Espejo de miradas
Entre tanta trascendencia, para algunos, impostada, para otros, de exquisita pureza, se agradece que Marina saque el lado más mundano de su personalidad
En apenas un par de semanas dos películas documentales han puesto sobre la mesa la insondable ausencia de límites en las obras de arte. Porque, ¿qué es el arte? ¿Un tipo que rompe en directo y sin truco una vasija del neolítico como demostración de la pasividad de las autoridades ante semejantes atentados casi diarios? ¿O un hombre y una mujer dándose de hostias con la palma abierta, reiteradamente, también sin truco y ante una cámara en primer plano?

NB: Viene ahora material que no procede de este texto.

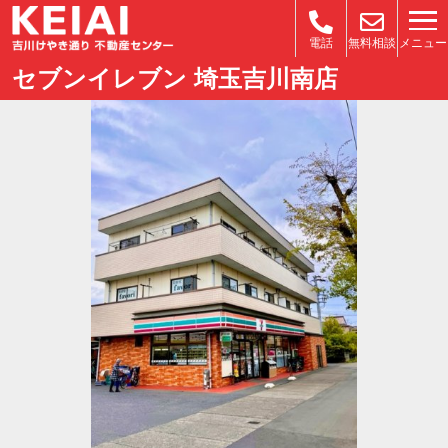
メニュー
電話
無料相談
セブンイレブン 埼玉吉川南店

Sendos actos, pergeñados por el chino Ai Weiwei y la montenegrina Marina Abramovich, ponen de manifiesto la capacidad de provocación del ser humano, al tiempo que, como exploraciones de la conducta humana, invitan al espectador a una especie de lucha entre la racionalidad, la emoción, la perturbación y el rechazo.
Marina Abramovich: the artist is present, producido por HBO y dirigido por Matthew Akers, presenta dos documentales en uno, ambos excelentes. En el primero se da un repaso más o menos somero de la carrera y la existencia de la balcánica, además de indagar en su relación sentimental y profesional con el también artista de performance Uwe Laysiepen, alias Ulay. En el segundo, el relato se detiene en su último salto mortal: la retrospectiva en el MoMA de Nueva York, hace dos años, en la que, en su apartado estrella, permaneció sentada en una silla durante dos meses y medio, seis días a la semana, siete horas al día sin descanso, confrontando su mirada con la del visitante, sentado en la silla de enfrente, durante el tiempo que a cada persona le viniese en gana. La grabación de la performance por parte de Akers y su equipo, tan artística como filosófica y sentimental, revela una corriente de energía que, quizá a algunos pueda enervar, pero que a otros perturbará.
Entre tanta trascendencia, para algunos, impostada, para otros, de exquisita pureza, se agradece que Marina saque el lado más mundano de su personalidad, como cuando, derruida por el esfuerzo tras una de las sesiones, pregunta por “ese chico guapo oriental del final”. Y aunque en su acto, y en el del visitante al museo, pueda haber mucho de sobreactuación, también lo hay de humanismo en un tiempo en el que poca gente es capaz de mirar a los ojos y sostener su decisión con calma. Abramovich se convierte así en un espejo con el que el valiente se mira a sí mismo: unos sonríen, otros lloran, otros se ponen nerviosos y otros no sienten nada, quizá porque el examen de conciencia parece prohibido en tiempos de zozobra.